L'assignation à résidence se trouve subordonnée en application de l'article L 743-13 du Code de l'Entrée et du Séjour des Etrangers et du Droit d'Asile à l'existence de garanties de représentation effectives ainsi qu'à la remise préalable de l'original du passeport et de tout document justificatif de son identité en échange d'un récépissé valant justification de l'identité
et sur lequel est portée la mention de la décision d'éloignement en instance d'exécution. Lorsque l'étranger s'est préalablement soustrait à l'exécution d'une décision mentionnée à l'article L 700-1, à l'exception de son 4°, l'assignation à résidence fait l'objet d'une motivation spéciale.
L'appréciation de l'opportunité d'accorder cette mesure, qui ne saurait non plus être automatique, suppose que les éléments de la procédure ne laissent pas apparaître un risque de non exécution de la mesure d'éloignement.

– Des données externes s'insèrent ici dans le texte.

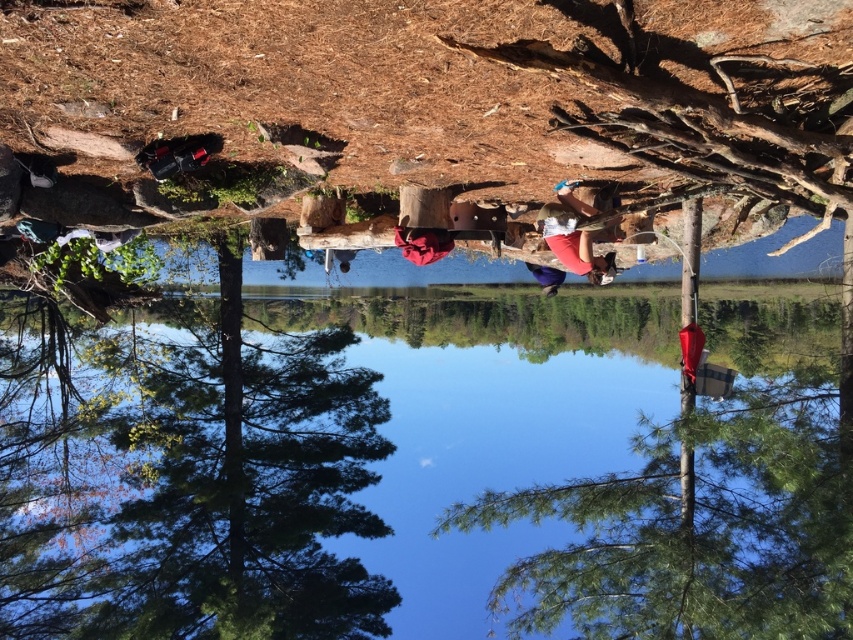 Does green leafy tree at center appear over matte red shorts at center?

Actually, green leafy tree at center is below matte red shorts at center.

Is green leafy tree at center shorter than matte red shorts at center?

Incorrect, green leafy tree at center's height does not fall short of matte red shorts at center's.

Who is more distant from viewer, (674, 573) or (601, 278)?

Positioned behind is point (674, 573).

Where is `green leafy tree at center`? The image size is (853, 640). green leafy tree at center is located at coordinates (698, 529).

Between point (387, 307) and point (601, 276), which one is positioned in front?

Positioned in front is point (601, 276).

Does transparent water at center appear over matte red shorts at center?

No, transparent water at center is not above matte red shorts at center.

The image size is (853, 640). Identify the location of transparent water at center. (341, 456).

Looking at this image, who is positioned more to the left, transparent water at center or green leafy tree at center?

transparent water at center is more to the left.

Between transparent water at center and green leafy tree at center, which one appears on the right side from the viewer's perspective?

green leafy tree at center is more to the right.

This screenshot has width=853, height=640. Find the location of `transparent water at center`. transparent water at center is located at coordinates (341, 456).

Where is `transparent water at center`? The width and height of the screenshot is (853, 640). transparent water at center is located at coordinates (341, 456). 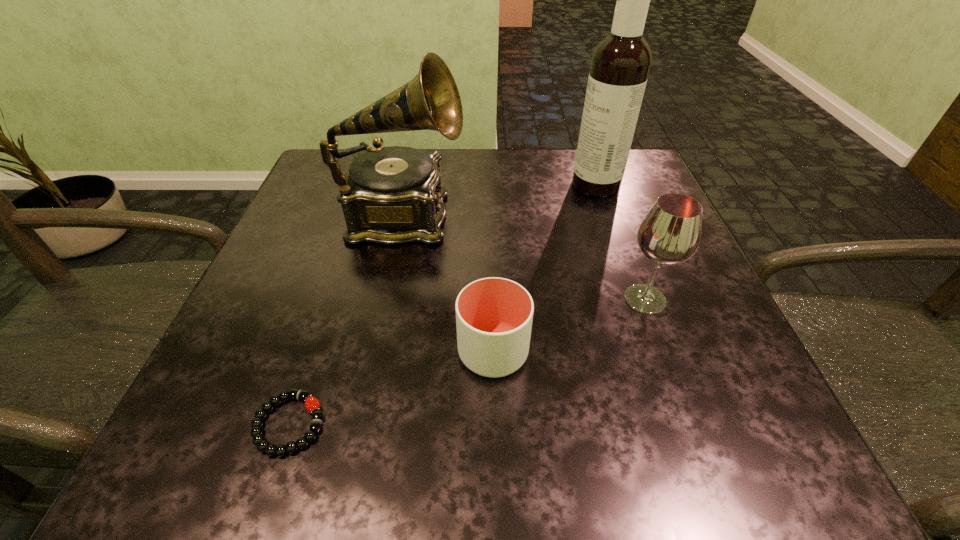 Find the location of a particular element. dishwasher detergent at the right edge is located at coordinates (620, 65).

You are a GUI agent. You are given a task and a screenshot of the screen. Output one action in this format:
    pyautogui.click(x=<x>, y=<y>)
    Task: Click on the wineglass positioned at the right edge
    The width and height of the screenshot is (960, 540).
    Given the screenshot: What is the action you would take?
    pyautogui.click(x=670, y=233)

Find the location of a particular element. The width and height of the screenshot is (960, 540). object present at the far left corner is located at coordinates (391, 195).

I want to click on object at the near left corner, so click(312, 404).

Identify the location of object that is at the far right corner. coord(620,65).

Image resolution: width=960 pixels, height=540 pixels. Find the location of `free region at the far edge of the desktop`. free region at the far edge of the desktop is located at coordinates (469, 166).

The width and height of the screenshot is (960, 540). In the image, there is a desktop. Find the location of `vacant space at the near edge`. vacant space at the near edge is located at coordinates (513, 463).

This screenshot has width=960, height=540. Find the location of `free space at the left edge of the desktop`. free space at the left edge of the desktop is located at coordinates (324, 280).

Locate an element on the screen. The height and width of the screenshot is (540, 960). vacant space at the right edge of the desktop is located at coordinates (700, 274).

This screenshot has height=540, width=960. In order to click on free region at the far left corner of the desktop in this screenshot , I will do `click(318, 170)`. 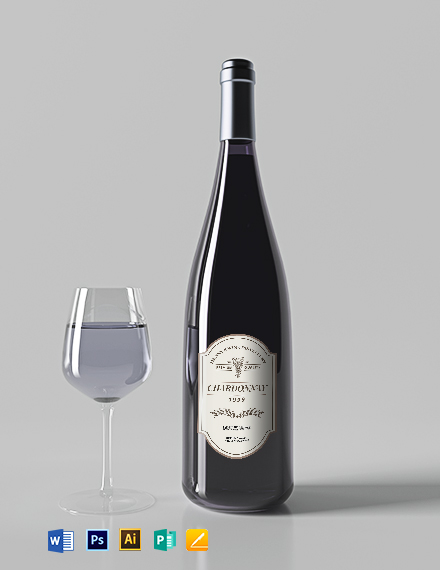 You are a GUI agent. You are given a task and a screenshot of the screen. Output one action in this format:
    pyautogui.click(x=<x>, y=<y>)
    Task: Click on the bottle
    The width and height of the screenshot is (440, 570).
    Given the screenshot: What is the action you would take?
    pyautogui.click(x=270, y=454) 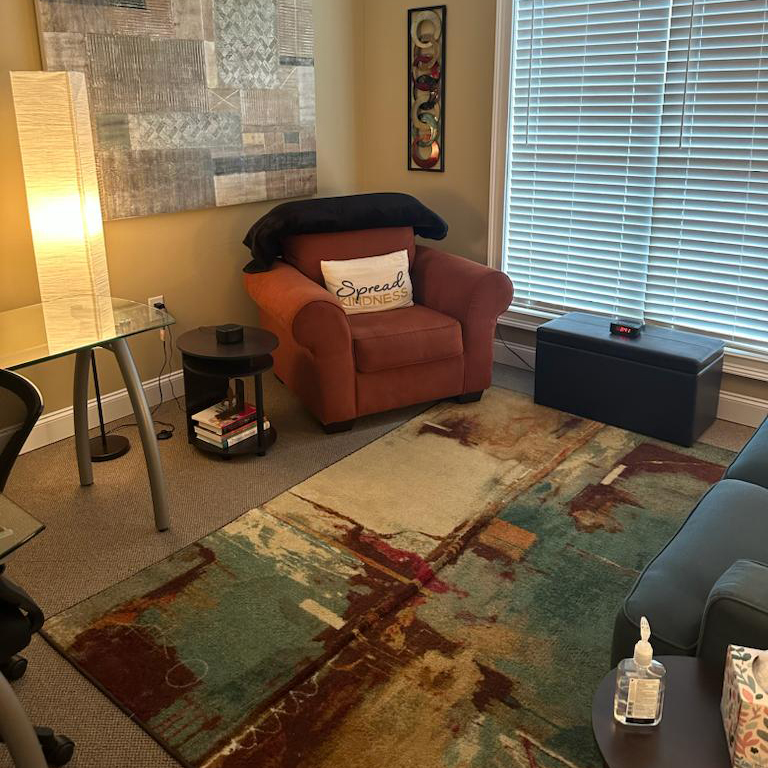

En l'espèce, M. [L], qui ne justifie ni de la remise d'un passeport en cours de validité, ni d'une résidence stable en France, ni de la volonté de se soumettre à la décision d'éloignement vers l'Algérie, ne présente aucune garantie de représentation effective permettant de l'assigner à résidence.
Sa demande sera en conséquence rejetée et la décision déférée, confirmée.
PAR CES MOTIFS
Statuant publiquement par décision contradictoire en dernier ressort, après débats en audience publique,
Confirmons l'ordonnance du Juge des libertés et de la détention de MARSEILLE en date du 12 Juin 2023.
Les parties sont avisées qu'elles peuvent se pourvoir en cassation contre cette ordonnance dans un délai de 2 mois à compter de cette notification, le pourvoi devant être formé par déclaration au greffe de la Cour de cassation, signé par un avocat au conseil d'Etat ou de la Cour de cassation.